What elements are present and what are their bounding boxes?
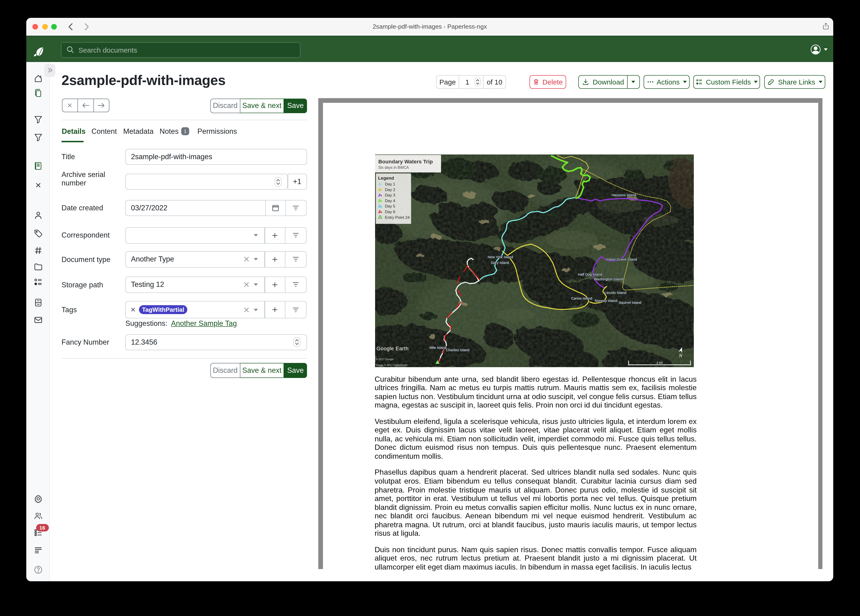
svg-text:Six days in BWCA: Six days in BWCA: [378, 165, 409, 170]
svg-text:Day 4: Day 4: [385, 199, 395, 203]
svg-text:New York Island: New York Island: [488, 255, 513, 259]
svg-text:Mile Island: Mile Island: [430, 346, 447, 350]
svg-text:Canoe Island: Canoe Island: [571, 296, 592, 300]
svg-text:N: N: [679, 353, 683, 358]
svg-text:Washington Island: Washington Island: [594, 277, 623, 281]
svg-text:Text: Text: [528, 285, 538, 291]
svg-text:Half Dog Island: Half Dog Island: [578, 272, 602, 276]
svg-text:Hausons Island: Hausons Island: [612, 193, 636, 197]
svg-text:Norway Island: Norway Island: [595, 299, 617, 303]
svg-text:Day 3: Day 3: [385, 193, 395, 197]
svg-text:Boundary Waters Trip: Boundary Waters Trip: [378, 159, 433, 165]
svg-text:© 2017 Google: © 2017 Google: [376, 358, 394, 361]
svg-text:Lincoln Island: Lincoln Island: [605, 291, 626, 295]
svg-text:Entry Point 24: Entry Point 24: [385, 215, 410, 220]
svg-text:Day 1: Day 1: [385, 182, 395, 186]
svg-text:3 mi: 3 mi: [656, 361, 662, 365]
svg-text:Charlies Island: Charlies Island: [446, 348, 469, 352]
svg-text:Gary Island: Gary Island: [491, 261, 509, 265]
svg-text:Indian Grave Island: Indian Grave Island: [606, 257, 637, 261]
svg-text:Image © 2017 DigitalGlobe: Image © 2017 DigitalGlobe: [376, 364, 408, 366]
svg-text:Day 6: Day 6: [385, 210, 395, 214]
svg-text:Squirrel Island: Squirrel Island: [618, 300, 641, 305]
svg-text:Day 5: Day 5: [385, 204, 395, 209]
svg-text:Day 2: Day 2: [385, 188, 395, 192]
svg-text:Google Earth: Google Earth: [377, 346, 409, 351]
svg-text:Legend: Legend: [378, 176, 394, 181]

* * * *

Transcribe the entries above verbatim, omitting their pictures.

What elements are present and what are their bounding boxes?
svg-text:Six days in BWCA: Six days in BWCA: [378, 165, 409, 170]
svg-text:Day 4: Day 4: [385, 199, 395, 203]
svg-text:New York Island: New York Island: [488, 255, 513, 259]
svg-text:Mile Island: Mile Island: [430, 346, 447, 350]
svg-text:Canoe Island: Canoe Island: [571, 296, 592, 300]
svg-text:N: N: [679, 353, 683, 358]
svg-text:Washington Island: Washington Island: [594, 277, 623, 281]
svg-text:Text: Text: [528, 285, 538, 291]
svg-text:Half Dog Island: Half Dog Island: [578, 272, 602, 276]
svg-text:Hausons Island: Hausons Island: [612, 193, 636, 197]
svg-text:Norway Island: Norway Island: [595, 299, 617, 303]
svg-text:Day 3: Day 3: [385, 193, 395, 197]
svg-text:Boundary Waters Trip: Boundary Waters Trip: [378, 159, 433, 165]
svg-text:© 2017 Google: © 2017 Google: [376, 358, 394, 361]
svg-text:Lincoln Island: Lincoln Island: [605, 291, 626, 295]
svg-text:Entry Point 24: Entry Point 24: [385, 215, 410, 220]
svg-text:Day 1: Day 1: [385, 182, 395, 186]
svg-text:3 mi: 3 mi: [656, 361, 662, 365]
svg-text:Charlies Island: Charlies Island: [446, 348, 469, 352]
svg-text:Gary Island: Gary Island: [491, 261, 509, 265]
svg-text:Indian Grave Island: Indian Grave Island: [606, 257, 637, 261]
svg-text:Image © 2017 DigitalGlobe: Image © 2017 DigitalGlobe: [376, 364, 408, 366]
svg-text:Day 6: Day 6: [385, 210, 395, 214]
svg-text:Squirrel Island: Squirrel Island: [618, 300, 641, 305]
svg-text:Day 5: Day 5: [385, 204, 395, 209]
svg-text:Day 2: Day 2: [385, 188, 395, 192]
svg-text:Google Earth: Google Earth: [377, 346, 409, 351]
svg-text:Legend: Legend: [378, 176, 394, 181]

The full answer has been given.